Antes que os sinais apareçam, é possível saber se há indícios por meio do teste do pezinho. Essa triagem neonatal não determina que o bebê tem ou não fibrose cística, mas aponta se há necessidade de exames complementares. Quando há suspeita, o teste do suor pode ser mais assertivo no diagnóstico da fibrose cística. Nele, coleta-se gotas de suor para medir a concentração de cloro, que deixa o líquido salgado. Um nível determinado indica existência da doença. O suor salgado se dá por conta da alteração da proteína nas glândulas sudoríparas.
Baima explica que o muco espesso no pulmão faz com que a pessoa fique mais suscetível a infecções pulmonares crônicas. Elas são causadas por bactérias, fungos ou vírus. No filme, Will tem uma bactéria muito resistente e passa por um tratamento novo.
Tratamento
O tratamento varia de acordo com o paciente e, atualmente, os medicamentos disponíveis proporcionam melhor qualidade de vida e promovem o controle da fibrose cística. A psicóloga Verônica Stasiak Bednarczuk de Oliveira, de 32 anos, é exemplo disso.
“O tratamento é diário. Faço atividade física, fisioterapia respiratória, inalação, tomo suplementos, antibióticos”, conta.

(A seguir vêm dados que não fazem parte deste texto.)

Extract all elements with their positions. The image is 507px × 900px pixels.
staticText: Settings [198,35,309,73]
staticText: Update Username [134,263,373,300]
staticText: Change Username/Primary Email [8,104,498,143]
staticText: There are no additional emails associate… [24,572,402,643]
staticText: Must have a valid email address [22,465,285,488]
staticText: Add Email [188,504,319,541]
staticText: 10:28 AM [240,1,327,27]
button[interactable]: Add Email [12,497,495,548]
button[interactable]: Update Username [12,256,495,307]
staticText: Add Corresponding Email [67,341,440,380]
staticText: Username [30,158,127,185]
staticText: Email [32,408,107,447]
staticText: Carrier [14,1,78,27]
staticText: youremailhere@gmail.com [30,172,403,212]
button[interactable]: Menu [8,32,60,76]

“Hoje, por conta do diagnóstico e do tratamento, (minha fibrose cística) está controlada”, afirma Verônica. É que antes do diagnóstico, aos 23 anos de idade, a psicóloga sofreu com infecções graves no pulmão, pneumonia recorrente e cerca de cinco internações por ano. Em 2009, depois de ficar dois meses internada com pneumonia grave no hospital e um mês em casa, ela voltou para o centro de saúde com pancreatite. Foi aí que, pelo histórico, um médico suspeitou que fosse fibrose cística.

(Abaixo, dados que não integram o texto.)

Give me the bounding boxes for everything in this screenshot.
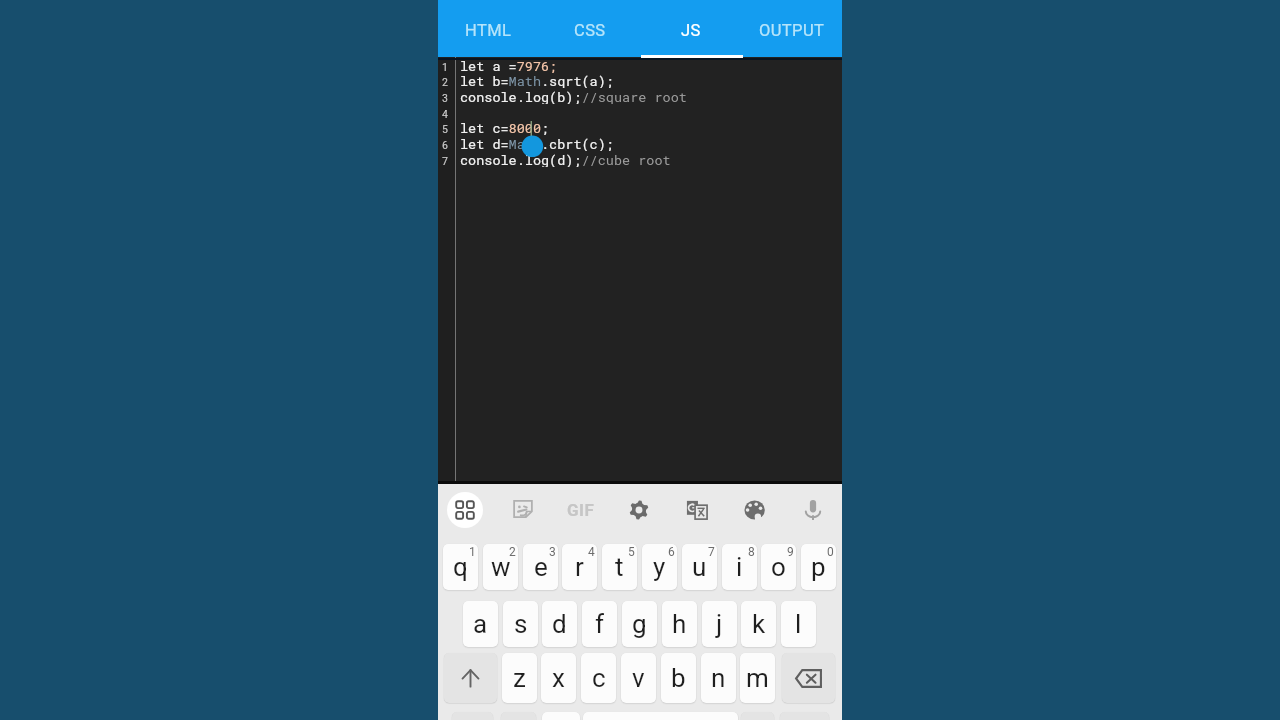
button[interactable]: CSS bbox=[539, 0, 640, 57]
staticText: HTML bbox=[465, 21, 512, 40]
staticText: f bbox=[595, 609, 605, 639]
staticText: let c=8000; bbox=[460, 119, 550, 135]
button[interactable]: Stickers bbox=[501, 488, 545, 532]
button[interactable]: y bbox=[642, 544, 677, 590]
staticText: 3 bbox=[549, 545, 556, 559]
staticText: 5 bbox=[628, 545, 635, 559]
button[interactable]: t bbox=[602, 544, 637, 590]
staticText: 5 bbox=[442, 123, 448, 135]
button[interactable]: Translate bbox=[675, 488, 719, 532]
staticText: k bbox=[752, 609, 766, 639]
button[interactable]: g bbox=[622, 601, 657, 647]
staticText: 7 bbox=[442, 155, 448, 167]
button[interactable]: a bbox=[463, 601, 498, 647]
button[interactable]: k bbox=[741, 601, 776, 647]
button[interactable]: b bbox=[661, 653, 696, 703]
button[interactable]: x bbox=[541, 653, 576, 703]
staticText: 4 bbox=[588, 545, 595, 559]
button[interactable]: m bbox=[740, 653, 775, 703]
staticText: 9 bbox=[787, 545, 794, 559]
staticText: r bbox=[575, 552, 584, 582]
button[interactable]: Apps bbox=[443, 488, 487, 532]
staticText: m bbox=[746, 663, 769, 693]
button[interactable]: Themes bbox=[733, 488, 777, 532]
staticText: 8 bbox=[748, 545, 755, 559]
staticText: p bbox=[811, 552, 826, 582]
staticText: 0 bbox=[827, 545, 834, 559]
staticText: s bbox=[514, 609, 528, 639]
button[interactable]: JS bbox=[640, 0, 741, 57]
staticText: 4 bbox=[442, 108, 448, 120]
button[interactable]: Settings bbox=[617, 488, 661, 532]
staticText: d bbox=[552, 609, 567, 639]
button[interactable]: l bbox=[781, 601, 816, 647]
staticText: CSS bbox=[574, 21, 606, 40]
button[interactable]: i bbox=[722, 544, 757, 590]
staticText: 2 bbox=[442, 76, 448, 88]
button[interactable]: d bbox=[542, 601, 577, 647]
button[interactable]: r bbox=[562, 544, 597, 590]
button[interactable]: w bbox=[483, 544, 518, 590]
staticText: 3 bbox=[442, 92, 448, 104]
button[interactable]: s bbox=[503, 601, 538, 647]
button[interactable]: OUTPUT bbox=[741, 0, 842, 57]
staticText: let a =7976; bbox=[460, 57, 558, 73]
staticText: 6 bbox=[668, 545, 675, 559]
staticText: j bbox=[716, 609, 723, 639]
staticText: console.log(b);//square root bbox=[460, 88, 687, 104]
button[interactable]: Backspace bbox=[782, 653, 835, 703]
staticText: v bbox=[632, 663, 645, 693]
staticText: let b=Math.sqrt(a); bbox=[460, 72, 614, 88]
staticText: 7 bbox=[708, 545, 715, 559]
button[interactable]: c bbox=[581, 653, 616, 703]
staticText: i bbox=[736, 552, 743, 582]
staticText: t bbox=[615, 552, 624, 582]
button[interactable]: u bbox=[682, 544, 717, 590]
staticText: console.log(d);//cube root bbox=[460, 151, 671, 167]
staticText: l bbox=[795, 609, 802, 639]
button[interactable]: Comma bbox=[542, 712, 580, 720]
button[interactable]: HTML bbox=[438, 0, 539, 57]
staticText: 1 bbox=[442, 61, 448, 73]
button[interactable]: q bbox=[443, 544, 478, 590]
button[interactable]: z bbox=[502, 653, 537, 703]
staticText: 1 bbox=[469, 545, 476, 559]
button[interactable]: n bbox=[701, 653, 736, 703]
staticText: u bbox=[692, 552, 707, 582]
staticText: y bbox=[653, 552, 666, 582]
staticText: JS bbox=[681, 21, 701, 40]
staticText: w bbox=[491, 552, 511, 582]
button[interactable]: o bbox=[761, 544, 796, 590]
staticText: b bbox=[671, 663, 686, 693]
button[interactable]: v bbox=[621, 653, 656, 703]
button[interactable]: j bbox=[702, 601, 737, 647]
button[interactable]: p bbox=[801, 544, 836, 590]
staticText: OUTPUT bbox=[759, 21, 825, 40]
button[interactable]: Shift bbox=[444, 653, 497, 703]
staticText: a bbox=[473, 609, 488, 639]
staticText: g bbox=[632, 609, 647, 639]
staticText: 6 bbox=[442, 139, 448, 151]
button[interactable]: h bbox=[662, 601, 697, 647]
staticText: q bbox=[453, 552, 468, 582]
staticText: GIF bbox=[567, 500, 595, 520]
staticText: z bbox=[513, 663, 526, 693]
staticText: 2 bbox=[509, 545, 516, 559]
staticText: let d=Math.cbrt(c); bbox=[460, 135, 614, 151]
button[interactable]: GIF bbox=[559, 488, 603, 532]
staticText: c bbox=[592, 663, 606, 693]
button[interactable]: f bbox=[582, 601, 617, 647]
staticText: e bbox=[534, 552, 548, 582]
staticText: x bbox=[552, 663, 565, 693]
button[interactable]: e bbox=[523, 544, 558, 590]
staticText: o bbox=[771, 552, 786, 582]
button[interactable]: Voice input bbox=[791, 488, 835, 532]
staticText: h bbox=[672, 609, 687, 639]
staticText: n bbox=[711, 663, 726, 693]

Até os 23 anos, Verônica sofreu com quadros graves de pneumonia e teve de tirar duas partes do pulmão direito quando tinha 18 anos. Após o diagnóstico, chegou a ser internada por conta de um fungo no órgão, a última vez há um ano e meio. Por conta de pneumonia, faz três anos que não se interna.
Atualmente, ela é mãe de uma menina de três meses, sendo que a maternidade, às vezes, é um tabu para quem tem fibrose cística. Baima explica que, para a doença se manifestar, é preciso que a criança tenha o gene defeituoso da mãe e do pai. Verônica planejou a gravidez junto aos médicos e foi liberada para tentar engravidar quando sua condição de saúde era favorável.
Durante a gestação, que transcorreu normalmente, ela continuou com o tratamento. “O que fez a diferença foi a adesão ao tratamento, a condição clínica e o acompanhamento médico próximo”, diz a psicóloga. Com o teste do pezinho, ela sabe que a filha não tem fibrose cística.
Verônica fundou o Instituto Unidos Pela Vida, que promove ações em prol de pacientes com fibrose cística e divulga informações sobre a doença. Ela reforça a necessidade de se falar cada vez mais sobre a FC, a fim de que se possa ter um diagnóstico precoce. Com o filme A Cinco Passos de Você, ela espera que isso seja mais estimulado pelo mundo.